In the book probability theory and random processes by Grimmet, I don't understand the last line of the proof of the probability that the first time that a random walk hits the number $b$.
I don't understand the last step where he shows that the line above is equals to $\frac{b}{n}P(S_n=b)$. the result is the same as the probability of getting to $b$ without revisiting the origin.
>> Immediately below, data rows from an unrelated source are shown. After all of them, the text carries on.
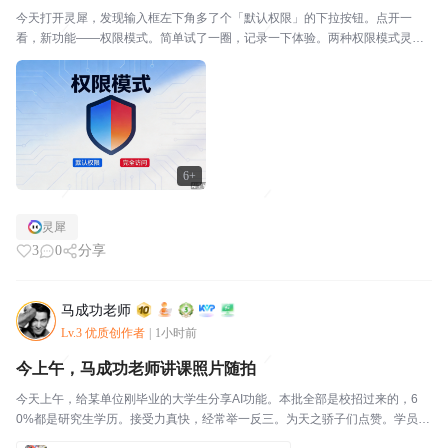
今天打开灵犀，发现输入框左下角多了个「默认权限」的下拉按钮。点开一
看，新功能——权限模式。简单试了一圈，记录一下体验。两种权限模式灵犀
现在提供两种权限模式：默认权限：推荐大多数人用的安全模式。灵犀可以正
常执行任务，但遇到要删除非灵犀自己生成的文件时，会先弹...
6+
灵犀
3
0
分享
马成功老师
Lv.3 优质创作者
|
1小时前
今上午，马成功老师讲课照片随拍
今天上午，给某单位刚毕业的大学生分享AI功能。本批全部是校招过来的，6
0%都是研究生学历。接受力真快，经常举一反三。为天之骄子们点赞。学员纷
纷表示：没想到WPS的AI功能如此强大。建议他们尽量使用国产AI大模型。“国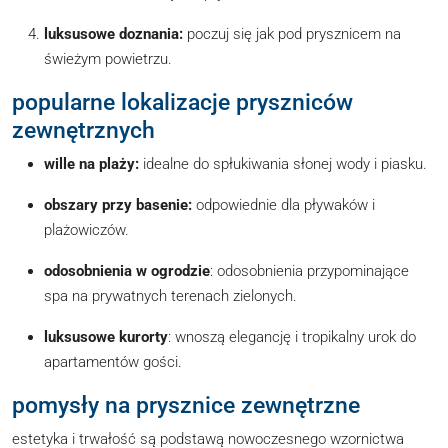
luksusowe doznania:
poczuj się jak pod prysznicem na
świeżym powietrzu.
popularne lokalizacje pryszniców
zewnętrznych
wille na plaży:
idealne do spłukiwania słonej wody i piasku.
obszary przy basenie:
odpowiednie dla pływaków i
plażowiczów.
odosobnienia w ogrodzie
: odosobnienia przypominające
spa na prywatnych terenach zielonych.
luksusowe kurorty
: wnoszą elegancję i tropikalny urok do
apartamentów gości.
pomysły na prysznice zewnętrzne
estetyka i trwałość są podstawą nowoczesnego wzornictwa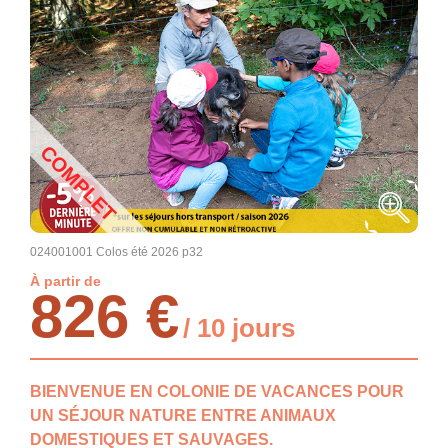
COMPLET
024001001 Colos été 2026 p32
À partir de
826 €
/ 10 jours
BIENVENUE EN COLONIE DE VACANCES POUR
UN SÉJOUR NATURE ENTRE ANIMAUX
DOMESTIQUES ET SAUVAGES.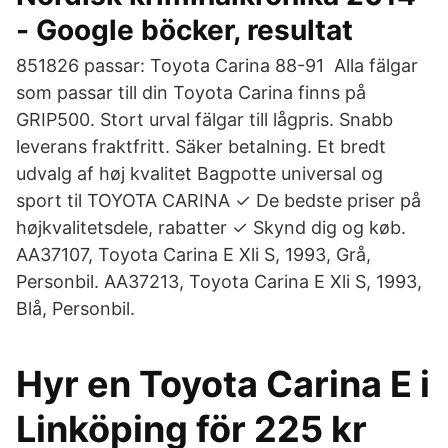
- Google böcker, resultat
851826 passar: Toyota Carina 88-91 Alla fälgar
som passar till din Toyota Carina finns på
GRIP500. Stort urval fälgar till lågpris. Snabb
leverans fraktfritt. Säker betalning. Et bredt
udvalg af høj kvalitet Bagpotte universal og
sport til TOYOTA CARINA ✓ De bedste priser på
højkvalitetsdele, rabatter ✓ Skynd dig og køb.
AA37107, Toyota Carina E Xli S, 1993, Grå,
Personbil. AA37213, Toyota Carina E Xli S, 1993,
Blå, Personbil.
Hyr en Toyota Carina E i
Linköping för 225 kr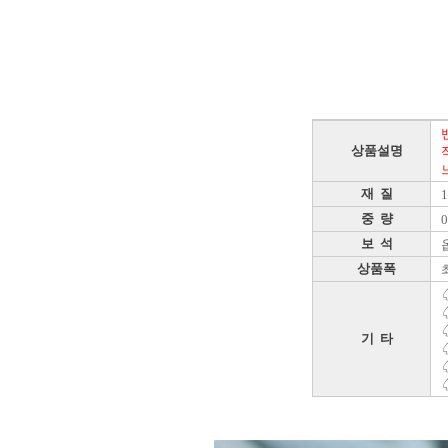
상품설명
재 질
중 량
0
보 석
상품폭
기 타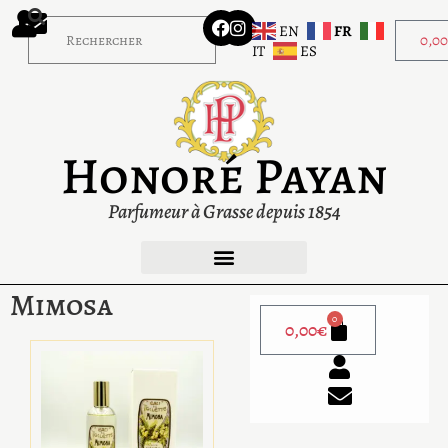
EN
FR
0,0
IT
ES
Honoré Payan
Parfumeur à Grasse depuis 1854
Mimosa
0
0,00
€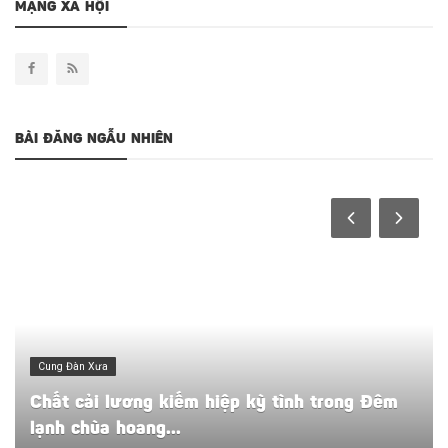
MẠNG XÃ HỘI
BÀI ĐĂNG NGẪU NHIÊN
Cung Đàn Xưa
Chất cải lương kiếm hiệp kỳ tình trong Đêm
lạnh chùa hoang...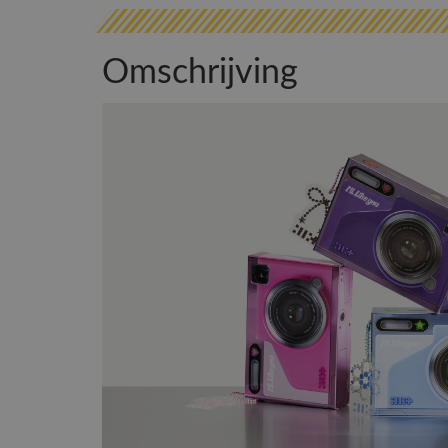
Omschrijving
Here is the definition of $M_n$
We have $$ \mathbb{P} (S_k=x) = \binom{ k}{ \frac {k+x}{2} }p^\frac {k+x}{2}q^{k-\frac {k+x}{2}}, $$ so \begin{alignat*}{2} f_b(n) & = \binom{n-1}{\frac{n-1+b-1}{2}}p^{\frac{n-1+b-1}{2}+1}q^{\frac{n-1-b+1}{2}}-\binom{n-1}{\frac{n-1+b+1}{2}}p^{\frac{n-1+b+1}{2}}q^{\frac{n-1-b-1}{2}+1}\\ & = \left[\binom{n-1}{\frac{n+b}{2}-1}-\binom{n-1}{\frac{n+b}{2}}\right]p^{\frac{n+b}{2}}q^{\frac{n-b}{2}}\\ & = \left[ \frac{(n-1)!}{\left(\frac{n+b}{2}-1\right)!\left(\frac{n-b}{2}\right)!} - \frac{(n-1)!}{\left(\frac{n+b}{2}\right)!\left(\frac{n-b}{2}-1\right)!} \right]p^{\frac{n+b}{2}}q^{\frac{n-b}{2}}\\ & = \frac{(n-1)!}{\left(\frac{n-b}{2}\right)!\left(\frac{n+b}{2}\right)!}\left[\frac{n+b}{2}-\frac{n-b}{2}\right]p^{\frac{n+b}{2}}q^{\frac{n-b}{2}}\\ & = \frac{b}{n}\mathbb{P}(S_n = b). \end{alignat*}